W pierwszym odcinku serialu „Iwan Groźny z Treblinki” zamieszczono mapę. Pokazano na niej rozmieszczenie obozów koncentracyjnych w czasie II wojny światowej. Problem w tym, że obozy były naniesione na kontury dzisiejszych granic państw, co sugerowało, że były polskie. Polski MSZ, a później nawet premier Morawiecki, wystosowali do platformy Netflix prośbę o dodanie adnotacji. Pracownicy Netfliksa spełnili ją dopiero po dwóch miesiącach.
Informację o zmianach w serialu zamieścił dziennikarz TOK FM, Tomasz Setta. Dodanie adnotacji było koniecznie. Dlatego, że dotychczas osoby, które oglądają serial „Iwan Groźny z Treblinki” mogły odnieść wrażenie, że obozy koncentracyjne były polskie i znajdowały się w Polsce. „Dbajmy o prawdę historyczną” – apelował polski MSZ po premierze pierwszego odcinka. „Mapa pokazana w serialu nie jest zgodna z przebiegiem ówczesnych granic” – zaznaczała strona polska.
Wygląda na to, że po dwóch miesiącach @NetflixPL rzeczywiście dodał objaśnienie do mapy w serialu #TheDevilNextDoor o treści: German Camps in WWII Occupied Poland pic.twitter.com/hn8xolZGc6
— Tomasz Setta (@TomaszSetta) January 20, 2020
Sprawa dezinformacji sianej przez serial urosła do takiej rangi, że w dyskusję włączył się nawet premier Mateusz Morawiecki.
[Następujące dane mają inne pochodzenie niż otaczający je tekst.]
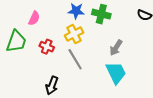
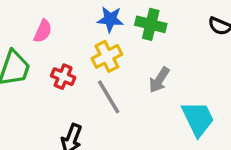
gray arrow: (116, 48) -> (159, 80), moved
cyan trapezoid: (116, 73) -> (198, 119), moved

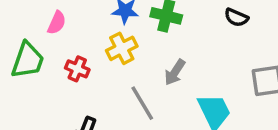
gray line: (109, 97) -> (142, 103), moved

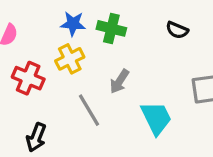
red cross: (77, 69) -> (28, 78), size x1.4

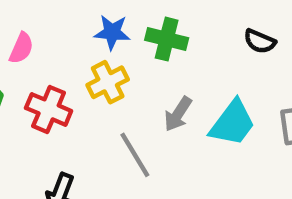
cyan trapezoid: (156, 118) -> (232, 123), moved, turned 63

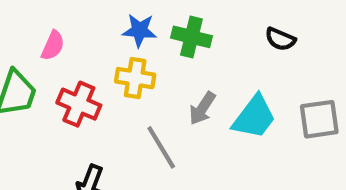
yellow cross: (108, 82) -> (135, 78), turned 36

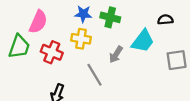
black semicircle: (280, 39) -> (165, 20), moved, turned 152
pink semicircle: (53, 46) -> (38, 22), size x1.5
cyan trapezoid: (254, 117) -> (143, 41), moved

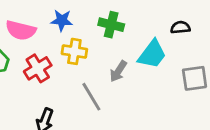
blue star: (83, 14) -> (62, 20), moved
pink semicircle: (38, 22) -> (21, 30), turned 80
red cross: (52, 52) -> (38, 68), turned 35

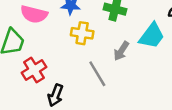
red cross: (38, 68) -> (34, 70), moved

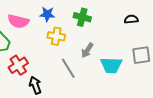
cyan trapezoid: (152, 36) -> (111, 65), moved, turned 55
black arrow: (55, 95) -> (35, 85), turned 138

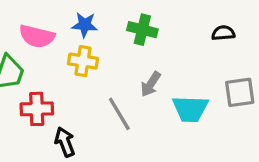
yellow cross: (56, 36) -> (83, 61), moved
red cross: (18, 65) -> (37, 109), turned 30

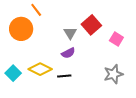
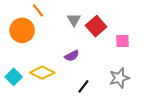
gray triangle: (70, 33) -> (74, 20), moved
pink square: (116, 39) -> (123, 41), turned -32
black line: (64, 76) -> (83, 86), moved, turned -48

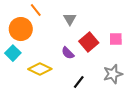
red square: (96, 26) -> (89, 42), moved
purple semicircle: (72, 56) -> (68, 53), turned 72
cyan square: (14, 77) -> (13, 53), moved

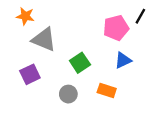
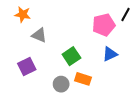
gray triangle: (44, 39) -> (39, 35), size x0.7
orange rectangle: (107, 91) -> (83, 79), moved

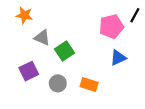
green square: (71, 56) -> (64, 51), moved
gray circle: (61, 84) -> (58, 83), moved

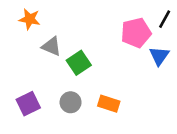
blue triangle: (118, 58) -> (159, 56), moved, turned -30
purple square: (29, 71) -> (28, 104), moved

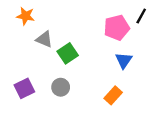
blue triangle: (159, 56) -> (124, 60), moved
orange rectangle: (109, 104) -> (113, 95), moved, turned -66

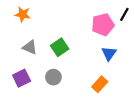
gray triangle: (44, 39) -> (30, 47), moved

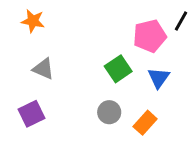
green square: (60, 47) -> (118, 69), moved
gray circle: (53, 77) -> (109, 112), moved

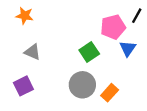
blue triangle: (159, 78) -> (128, 49), moved
gray circle: (109, 112) -> (82, 85), size x1.5

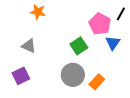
orange star: (25, 16) -> (38, 12), moved
pink pentagon: (113, 27) -> (100, 24), turned -30

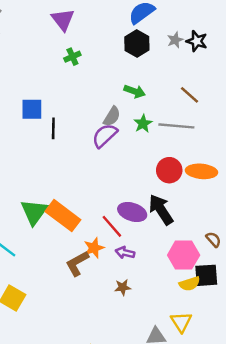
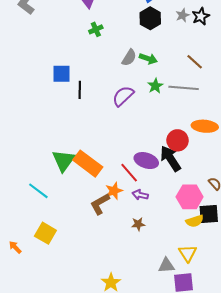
black star: (197, 41) -> (201, 16), turned 30
gray semicircle: (112, 116) -> (129, 58), moved
red circle: (169, 170) -> (178, 140), moved

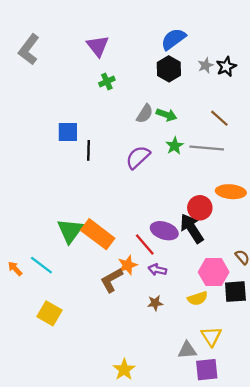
yellow semicircle: (195, 221) -> (198, 298), moved
orange arrow: (15, 247) -> (15, 269), moved

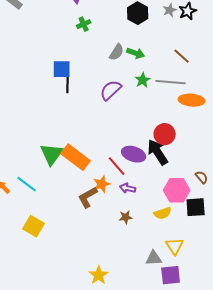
blue square: (68, 132) -> (62, 69), moved
orange ellipse: (231, 192) -> (192, 100), moved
Polacy apelowali o wniesienie stosownych adnotacji, dzięki którym widzowie serialu zapoznaliby się z prawdziwą historią.
Netflix zapewniał, że prośba Polaków zostanie spełniona, jednak strasznie ociągał się z dodaniem przypisów. Mapę zmieniono dopiero po dwóch miesiącach. Obecnie w górnym prawym rogu mapy widnieje napis „German Camps in WWII Occupied Poland”, czyli „Niemieckie obozy w okupowanej Polsce w czasie II wojny światowej”.
To jednak nie jest spełnienie wszystkich próśb strony polskiej, ponieważ wciąż na mapie widnieją współczesne granice państw. Jest to zupełnie niezrozumiałe w serialu, który pretenduje do miana „historycznego”.